*** Opening Input ***

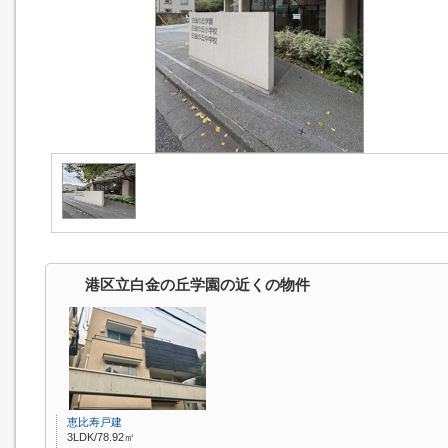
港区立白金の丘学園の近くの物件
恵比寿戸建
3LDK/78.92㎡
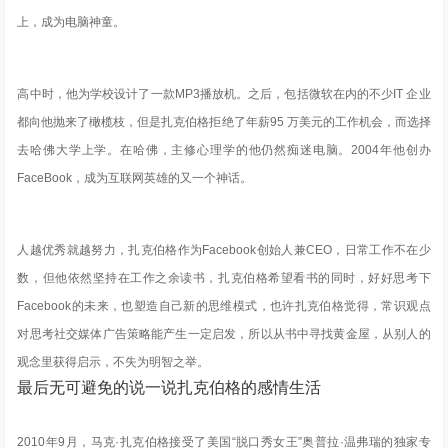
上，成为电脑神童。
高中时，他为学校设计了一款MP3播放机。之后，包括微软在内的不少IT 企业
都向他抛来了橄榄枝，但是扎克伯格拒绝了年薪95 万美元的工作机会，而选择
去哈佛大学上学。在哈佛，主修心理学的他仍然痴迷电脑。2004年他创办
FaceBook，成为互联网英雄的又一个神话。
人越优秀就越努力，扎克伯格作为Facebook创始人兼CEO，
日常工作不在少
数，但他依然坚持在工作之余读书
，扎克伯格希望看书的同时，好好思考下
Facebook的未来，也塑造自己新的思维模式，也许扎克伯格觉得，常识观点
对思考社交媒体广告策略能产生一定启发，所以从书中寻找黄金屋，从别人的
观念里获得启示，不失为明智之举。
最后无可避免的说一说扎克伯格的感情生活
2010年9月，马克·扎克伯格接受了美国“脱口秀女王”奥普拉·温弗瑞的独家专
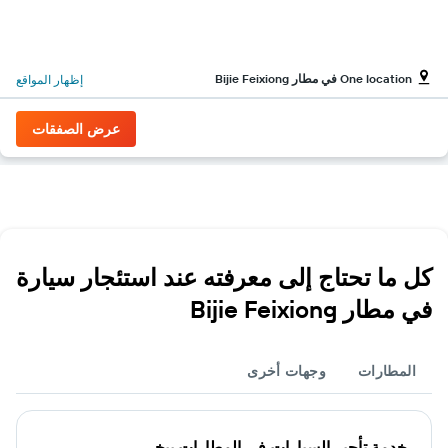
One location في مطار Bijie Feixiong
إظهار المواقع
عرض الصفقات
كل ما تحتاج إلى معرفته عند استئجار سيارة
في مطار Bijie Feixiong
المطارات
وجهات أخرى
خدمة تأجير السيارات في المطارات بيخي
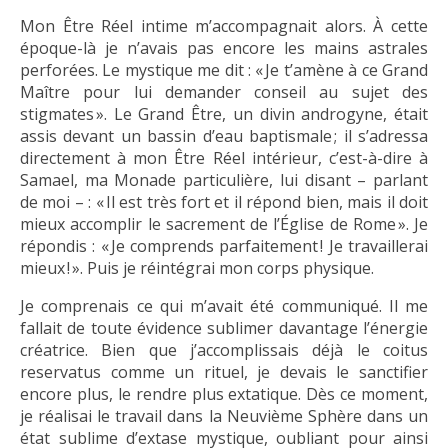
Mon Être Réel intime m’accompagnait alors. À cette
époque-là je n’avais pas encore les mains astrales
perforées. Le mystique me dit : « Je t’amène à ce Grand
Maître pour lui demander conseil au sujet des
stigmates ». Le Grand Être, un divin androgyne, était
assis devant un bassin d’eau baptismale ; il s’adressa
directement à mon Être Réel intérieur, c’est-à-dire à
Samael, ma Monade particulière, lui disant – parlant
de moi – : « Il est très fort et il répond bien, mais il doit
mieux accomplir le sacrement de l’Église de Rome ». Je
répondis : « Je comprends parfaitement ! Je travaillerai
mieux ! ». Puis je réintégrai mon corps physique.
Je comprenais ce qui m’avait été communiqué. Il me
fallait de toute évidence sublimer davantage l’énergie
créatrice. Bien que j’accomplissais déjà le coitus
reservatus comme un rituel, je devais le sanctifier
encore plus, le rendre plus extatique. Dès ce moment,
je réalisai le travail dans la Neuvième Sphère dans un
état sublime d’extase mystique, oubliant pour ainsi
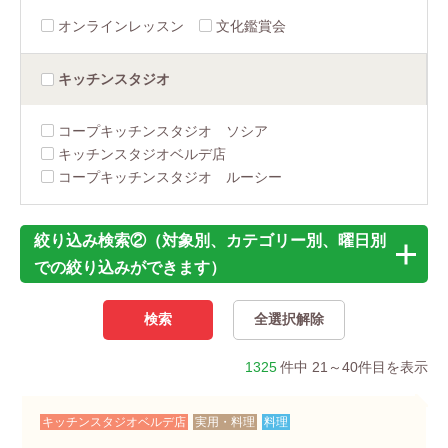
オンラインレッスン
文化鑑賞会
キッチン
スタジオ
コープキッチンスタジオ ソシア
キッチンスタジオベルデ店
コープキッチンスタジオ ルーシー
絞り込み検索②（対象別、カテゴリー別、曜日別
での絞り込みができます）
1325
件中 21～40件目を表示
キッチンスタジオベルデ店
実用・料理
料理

*** Closing Input ***
*** Opening Input ***

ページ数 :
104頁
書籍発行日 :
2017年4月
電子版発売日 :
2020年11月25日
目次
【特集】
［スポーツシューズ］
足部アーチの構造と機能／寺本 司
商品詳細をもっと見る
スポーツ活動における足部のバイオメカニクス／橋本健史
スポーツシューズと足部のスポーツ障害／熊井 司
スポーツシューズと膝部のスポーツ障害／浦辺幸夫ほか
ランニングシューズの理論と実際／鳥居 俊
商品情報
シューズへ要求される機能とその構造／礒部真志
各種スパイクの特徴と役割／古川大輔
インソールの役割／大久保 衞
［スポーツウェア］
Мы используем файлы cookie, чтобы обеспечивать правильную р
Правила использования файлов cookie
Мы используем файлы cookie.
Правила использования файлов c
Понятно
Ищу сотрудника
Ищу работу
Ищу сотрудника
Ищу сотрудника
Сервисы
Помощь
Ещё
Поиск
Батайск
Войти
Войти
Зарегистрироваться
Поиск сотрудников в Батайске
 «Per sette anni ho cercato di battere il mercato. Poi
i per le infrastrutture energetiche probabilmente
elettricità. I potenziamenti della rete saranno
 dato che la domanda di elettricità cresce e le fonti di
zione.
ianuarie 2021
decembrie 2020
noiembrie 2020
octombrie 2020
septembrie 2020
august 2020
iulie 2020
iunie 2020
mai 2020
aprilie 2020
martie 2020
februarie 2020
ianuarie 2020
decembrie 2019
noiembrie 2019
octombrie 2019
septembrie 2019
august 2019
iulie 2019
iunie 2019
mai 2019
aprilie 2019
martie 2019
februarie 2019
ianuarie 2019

*** Closing Input ***

• [Prompt] Only lines that hold the string "Être" belong in the answer, so copy every one of them from the records.

• [Exercise result]
Mon Être Réel intime m’accompagnait alors. À cette
stigmates ». Le Grand Être, un divin androgyne, était
directement à mon Être Réel intérieur, c’est-à-dire à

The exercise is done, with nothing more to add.